云梁来到桌前,拎起茶壶给自己倒水,喝了一杯又一杯。
“这什么客栈啊,昨日里连个送茶的都没有!”
秋水弋神情微动,“是嘛”。
云梁连喝了四五杯水,像是脱水的鱼。
“你何日出发,去往何处,寻什么花?”
秋水弋微微抬眸,眸色幽黑,“与你何干?”
云梁不满道:“我们不是说好要结伴一起走吗?”
秋水弋:“没说好。”
云梁:“但你昨天没拒绝啊”。
秋水弋:“现在拒绝”。
“为什么,我能帮上你”。
“不用你帮”。
秋水弋盛汤,云梁一把抢过勺子,“到底是为什么呀”。
“我从不与人结伴”。
“…”云梁正要分辩,这时店里进来一个体格壮硕的大汉。
那人一身商人打扮,身上风尘仆仆,路过时不小心撞了云梁一下。男子用力拍了拍云梁的肩膀,高声阔气的道歉,“对不住啊,小公子。”

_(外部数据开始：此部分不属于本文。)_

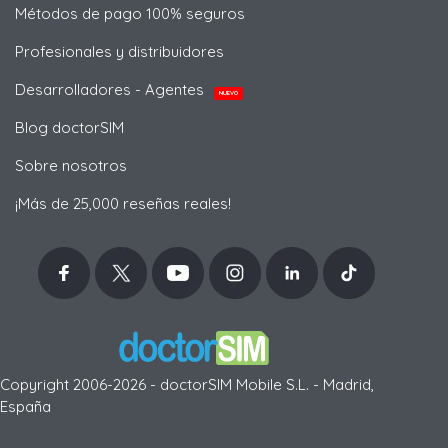
Métodos de pago 100% seguros
Profesionales y distribuidores
Desarrolladores - Agentes
NUEVO
Blog doctorSIM
Sobre nosotros
¡Más de 25,000 reseñas reales!
Copyright 2006-2026 - doctorSIM Mobile S.L. - Madrid,
España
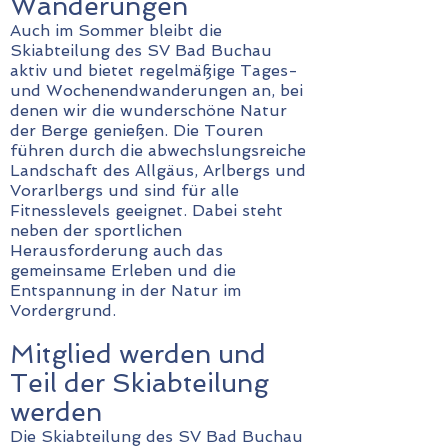
Wanderungen
Auch im Sommer bleibt die
Skiabteilung des SV Bad Buchau
aktiv und bietet regelmäßige Tages-
und Wochenendwanderungen an, bei
denen wir die wunderschöne Natur
der Berge genießen. Die Touren
führen durch die abwechslungsreiche
Landschaft des Allgäus, Arlbergs und
Vorarlbergs und sind für alle
Fitnesslevels geeignet. Dabei steht
neben der sportlichen
Herausforderung auch das
gemeinsame Erleben und die
Entspannung in der Natur im
Vordergrund.
Mitglied werden und
Teil der Skiabteilung
werden
Die Skiabteilung des SV Bad Buchau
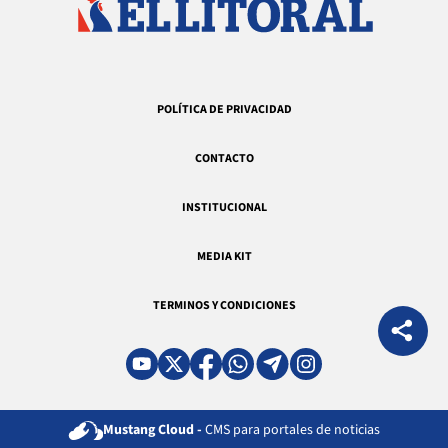
POLÍTICA DE PRIVACIDAD
CONTACTO
INSTITUCIONAL
MEDIA KIT
TERMINOS Y CONDICIONES
Mustang Cloud -
CMS para portales de noticias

云梁摇摇头,看到那男子走到他对面的桌子上坐下,他对面的人也是一副商人打扮。
“今年雨水颇多,沿河一带都发了洪涝,我这药材也不多。”
云梁听到药材两个字,不由得关注起来,慢慢放下了茶杯。
大汉叹了口气,“北方也发了罕见的洪水,岳阳山下洪水肆虐,百姓居无定所,忍饥挨饿。如今更是疫情泛滥,药材是供不应求。”
他喝茶喝出一种烈酒的豪情,啧啧两声,重重放下杯子。“有多少给我多少吧,山下镇子的云济堂是我的老主顾了,他们现在施粥散药,粥尚且可以管饱,但是药材却供不上了。”
另外一人疑惑道:“怎么是一个小小的药铺来管此事,岳阳派是鼎鼎有名的名门正派,若由他们出面,岂不是更好?”